URL	mascot.dat	Value	Description
sort		startup	Sort table of peptides by ascending start residue number, (default)
		massup	Sort table of peptides by ascending mass
		massdown	Sort table of peptides by descending mass
showall		true	Show all calculated peptides, not just matched peptides
showall		false	Show just matched peptides, (default)
_showallfromerrortolerant	ShowAllFromErrorTolerant	1	Set value to 1 to report all matches from an error tolerant search, including the garbage, (default 0)
_onlyerrortolerant		1	Set value to 1 to report only error tolerant matches from an automatic error tolerant search, (default 0)
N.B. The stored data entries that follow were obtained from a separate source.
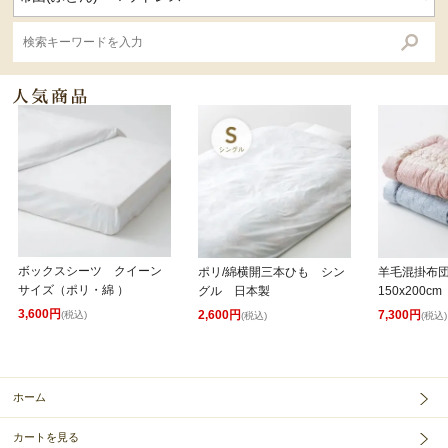
ボックスシーツ クイーン
ポリ/綿横開三本ひも シン
羊毛混掛布
サイズ（ポリ・綿 ）
グル 日本製
150x200cm
3,600円
2,600円
7,300円
(税込)
(税込)
(税込)
ホーム
カートを見る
_noerrortolerant		1	Set value to 1 to suppress error tolerant matches from an automatic error tolerant search, (default 0)
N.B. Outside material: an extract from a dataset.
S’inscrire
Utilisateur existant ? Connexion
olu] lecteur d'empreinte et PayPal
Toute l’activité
_show_decoy_report		1	Set value to 1 to to display the report for an automatic decoy database search, (default 0)
_sigthreshold	SigThreshold	N	Probability to use for the significance threshold. Range is 0.99 to 1E-18. Default is 0.05.
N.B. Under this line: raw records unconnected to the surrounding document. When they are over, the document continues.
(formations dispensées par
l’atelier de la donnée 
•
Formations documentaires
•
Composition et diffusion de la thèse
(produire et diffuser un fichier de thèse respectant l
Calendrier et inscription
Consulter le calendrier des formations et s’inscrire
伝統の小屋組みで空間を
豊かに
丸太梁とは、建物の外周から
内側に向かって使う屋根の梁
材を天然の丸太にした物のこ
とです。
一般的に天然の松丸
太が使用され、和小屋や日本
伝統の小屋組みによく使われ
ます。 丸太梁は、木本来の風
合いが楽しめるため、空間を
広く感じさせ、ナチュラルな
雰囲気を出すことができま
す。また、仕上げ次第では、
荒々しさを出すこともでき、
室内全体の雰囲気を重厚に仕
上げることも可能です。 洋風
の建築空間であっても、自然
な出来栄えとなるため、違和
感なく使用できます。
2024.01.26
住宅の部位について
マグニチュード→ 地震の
_ignoreionsscorebelow	IgnoreIonsScoreBelow	N	Values greater than 0 and less than 1 act as an expect value threshold, and the scores for any peptide matches with higher expect values are set to 0, so that they disappear from the report. Values of 1 or more act as a score threshold, and any peptide matches with lower scores suppressed. Floating point number, (default 0.0).
_server_mudpit_switch	MudpitSwitch	N	Protein score calculation switches to large search mode when the ratio between the number of queries and the number of database entries, (after any taxonomy filter), exceeds this value, (default 0.001).
_featuretablelength	FeatureTableLength	N	Length of database entry in bases at which protein view switches to GenBank output. Default 30000
_featuretableminscore	FeatureTableMinScore	N	Score threshold for inclusion in GenBank feature table format, if undefined then report includes matches that exceed lower of homology or identity threshold
indyenzyme		N	If enzyme was independent, display cleavage products for this specificity index
frame		N	For a nucleic acid database, display matches in this frame number
percolate	Percolator	1	Set value to 1 to re-rank results using Percolator, (default 0).
percolate_rt	PercolatorUseRT	1	Set value to 1 to include retention time feature when using Percolator, (default 0).